*** Opening Information shown ***

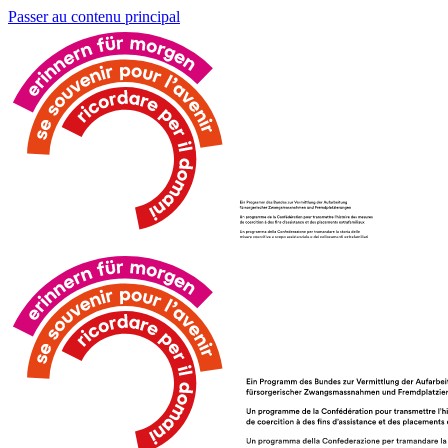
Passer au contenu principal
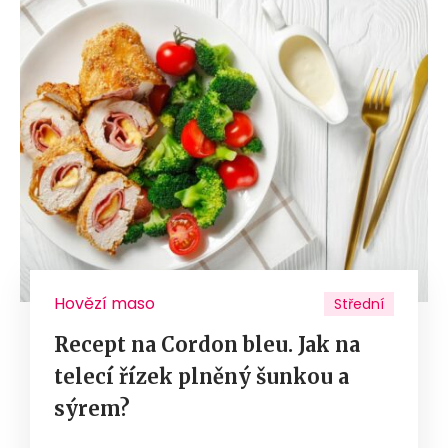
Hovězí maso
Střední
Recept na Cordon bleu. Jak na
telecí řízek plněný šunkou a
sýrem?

*** Closing Information shown ***
*** Opening Information shown ***

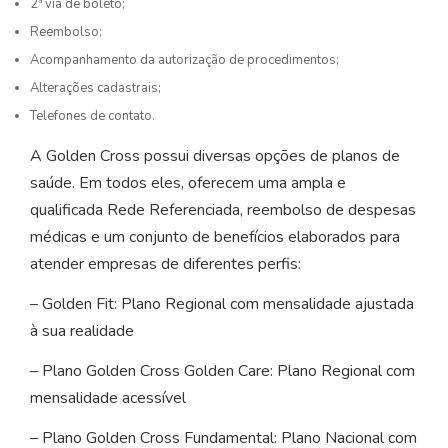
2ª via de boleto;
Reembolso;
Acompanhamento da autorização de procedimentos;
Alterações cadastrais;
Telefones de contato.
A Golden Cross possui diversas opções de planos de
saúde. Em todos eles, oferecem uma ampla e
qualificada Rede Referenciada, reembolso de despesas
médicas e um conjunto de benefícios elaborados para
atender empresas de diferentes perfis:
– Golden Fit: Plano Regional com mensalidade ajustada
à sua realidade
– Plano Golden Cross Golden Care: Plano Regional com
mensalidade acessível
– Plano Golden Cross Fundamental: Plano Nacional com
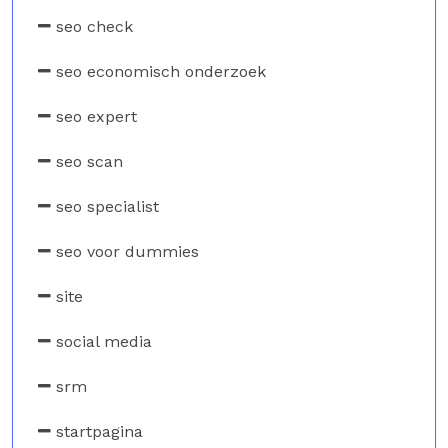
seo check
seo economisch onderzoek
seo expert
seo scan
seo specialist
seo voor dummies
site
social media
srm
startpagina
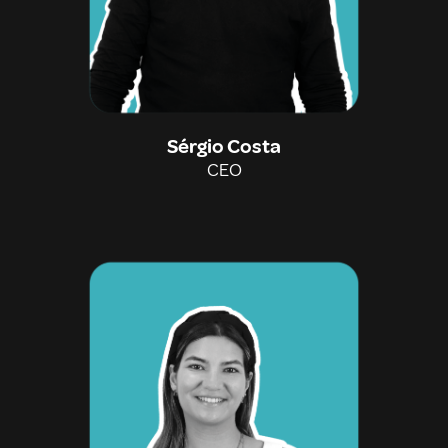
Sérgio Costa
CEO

*** Closing Information shown ***
*** Opening Information shown ***

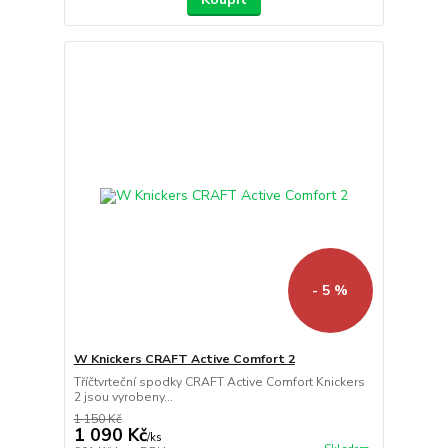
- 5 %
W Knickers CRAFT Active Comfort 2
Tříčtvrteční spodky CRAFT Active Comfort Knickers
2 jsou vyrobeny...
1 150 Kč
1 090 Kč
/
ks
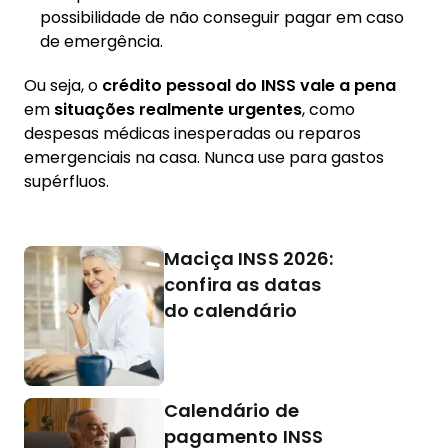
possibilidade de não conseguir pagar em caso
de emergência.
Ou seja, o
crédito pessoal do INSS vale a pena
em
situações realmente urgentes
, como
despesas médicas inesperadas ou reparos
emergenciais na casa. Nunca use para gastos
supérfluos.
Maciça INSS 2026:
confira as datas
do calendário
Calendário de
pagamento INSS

*** Closing Information shown ***

Description of the task =>
Each line in the records above with "Knickers" must be returned.

Expected output =>
W Knickers CRAFT Active Comfort 2
Tříčtvrteční spodky CRAFT Active Comfort Knickers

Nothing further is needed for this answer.